I look both ways for traffic and, though it's close on both sides of the street, I rush across anyway, waving an apology to the drivers of the two closest cars. Ayden's legs are long, and he's walking fast. By the time I get close enough to call his name, I'm panting from the effort.

He spins to a halt, and his face goes oddly blank when he recognizes me.

I jog the last bit and force a smile as I try to catch my breath. "Hi."

He's wearing a wool peacoat like sailors wear. It's old, a bit tattered, but he looks very handsome in it. With flushed cheeks and wind blown hair, he's more attractive than I've noticed before. I'm glad my own cheeks are already red, but when he cocks his head I know he recognizes my increased awareness.

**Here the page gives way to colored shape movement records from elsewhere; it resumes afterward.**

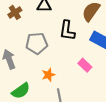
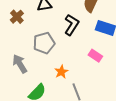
black L-shape: (67, 30) -> (72, 25), turned -145

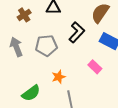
gray arrow: (20, 64) -> (16, 47), moved

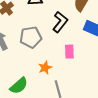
pink rectangle: (95, 67) -> (69, 52), moved, turned 48

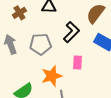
orange star: (45, 68) -> (52, 76), size x1.5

"I was looking for you," I say. Though I only want to flee. Everything feels wrong.

"Why?" His attention halts on the sleeping bag, and slowly comes back to me again.

"I worried that you wouldn't go to a shelter even though the weather is colder." Suddenly I'm yammering. My heart tells me to keep talking so he can't and my head has stopped working entirely. "I know you're completely capable, Ayden. Don't take this wrong at all. I just want you to have what you need to survive the cold nights."

I shove the sleeping bag in his direction. The sage green color seems too feminine all of a sudden. Panic wells inside me, and I want to hide the bag behind my back. Beg he forget I ever offered. Instead he steps forward, reaching for it, but stops just short of taking it. He's so tall.

"You were looking for me to give me this?" His brow wrinkles as he stares at the sleeping bag. Shaky hands close around either side of it, and I notice he's wearing black leather gloves. The seams are worn, but they look sufficient. I smile as relief fills me.

When I look up, our eyes lock, and my stomach somersaults. I can't read his expression. Thankfully, I don't see any anger. I was worried he would be offended.

My mouth blurts again. "I know you can take care of yourself."

Half a smile flirts across his face. "You said that already. I'm glad you feel that so strongly."

"I...I..." Honestly, I have no idea what to say. I can't bring myself to admit how much I worry about him.